» Source material:
● ● ● ● ● ● ●

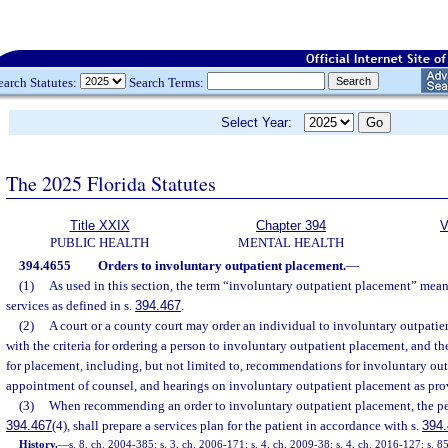
earch Statutes:
Search Terms:
Select Year:
The 2025 Florida Statutes
Title XXIX
Chapter 394
V
PUBLIC HEALTH
MENTAL HEALTH
394.4655
Orders to involuntary outpatient placement.
—
(1)
As used in this section, the term “involuntary outpatient placement” mea
services as defined in s.
394.467
.
(2)
A court or a county court may order an individual to involuntary outpati
with the criteria for ordering a person to involuntary outpatient placement, and t
for placement, including, but not limited to, recommendations for involuntary out
appointment of counsel, and hearings on involuntary outpatient placement as pro
(3)
When recommending an order to involuntary outpatient placement, the peti
394.467
(4), shall prepare a services plan for the patient in accordance with s.
394
History.
—
s. 8, ch. 2004-385; s. 3, ch. 2006-171; s. 4, ch. 2009-38; s. 4, ch. 2016-127; s. 8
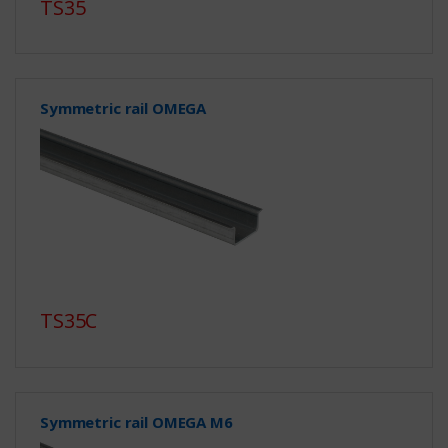
TS35
Symmetric rail OMEGA
TS35C
Symmetric rail OMEGA M6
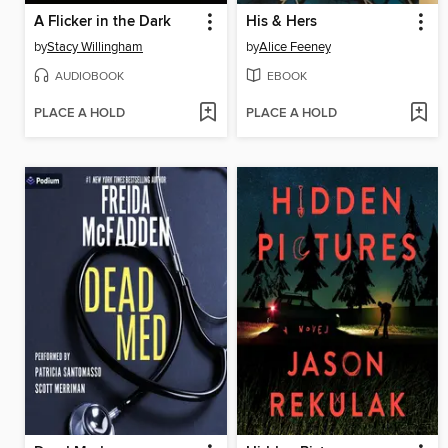
A Flicker in the Dark
His & Hers
by
Stacy Willingham
by
Alice Feeney
AUDIOBOOK
EBOOK
PLACE A HOLD
PLACE A HOLD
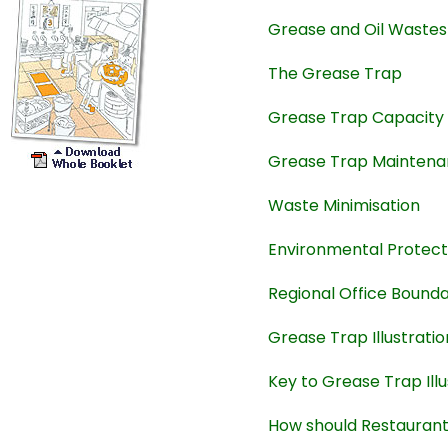
Grease and Oil Wastes
The Grease Trap
Grease Trap Capacity
Grease Trap Mainten
Waste Minimisation
Environmental Protect
Regional Office Bound
Grease Trap Illustratio
Key to Grease Trap Illu
How should Restauran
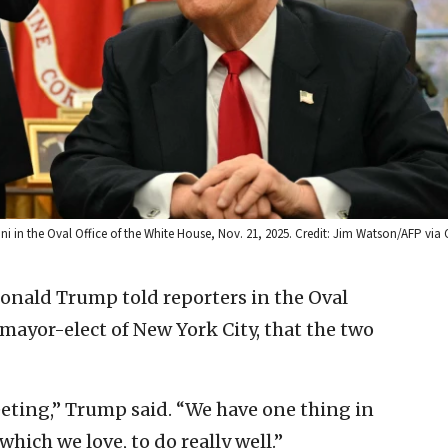
in the Oval Office of the White House, Nov. 21, 2025. Credit: Jim Watson/AFP via 
Donald Trump told reporters in the Oval
ayor-elect of New York City, that the two
eeting,” Trump said. “We have one thing in
hich we love, to do really well.”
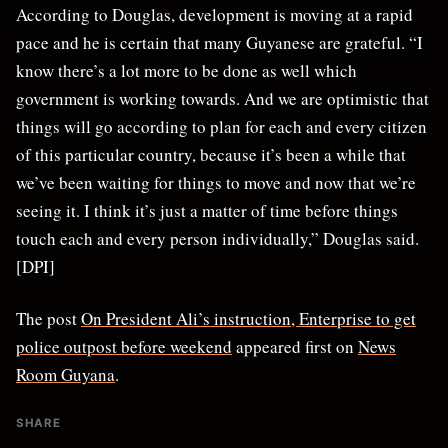
According to Douglas, development is moving at a rapid
pace and he is certain that many Guyanese are grateful. “I
know there’s a lot more to be done as well which
government is working towards. And we are optimistic that
things will go according to plan for each and every citizen
of this particular country, because it’s been a while that
we’ve been waiting for things to move and now that we’re
seeing it. I think it’s just a matter of time before things
touch each and every person individually,” Douglas said.
[DPI]
The post
On President Ali’s instruction, Enterprise to get
police outpost before weekend
appeared first on
News
Room Guyana
.
SHARE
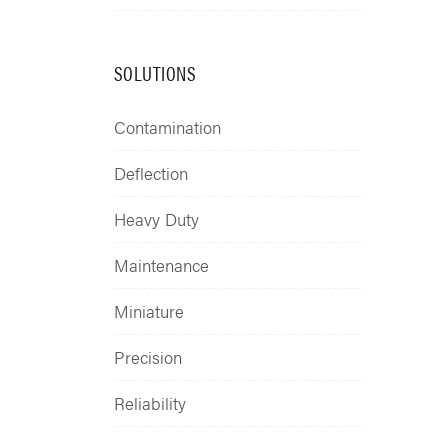
SOLUTIONS
Contamination
Deflection
Heavy Duty
Maintenance
Miniature
Precision
Reliability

● ● ● ● ● ● ●

» Instructions to follow: Word for word, set down the lines from the line with "police outpost before weekend" through the last line of the entries, and nothing else; the pictures stay out.

» Expected answer:
police outpost before weekend
appeared first on
News
Room Guyana
.
SHARE
SOLUTIONS
Contamination
Deflection
Heavy Duty
Maintenance
Miniature
Precision
Reliability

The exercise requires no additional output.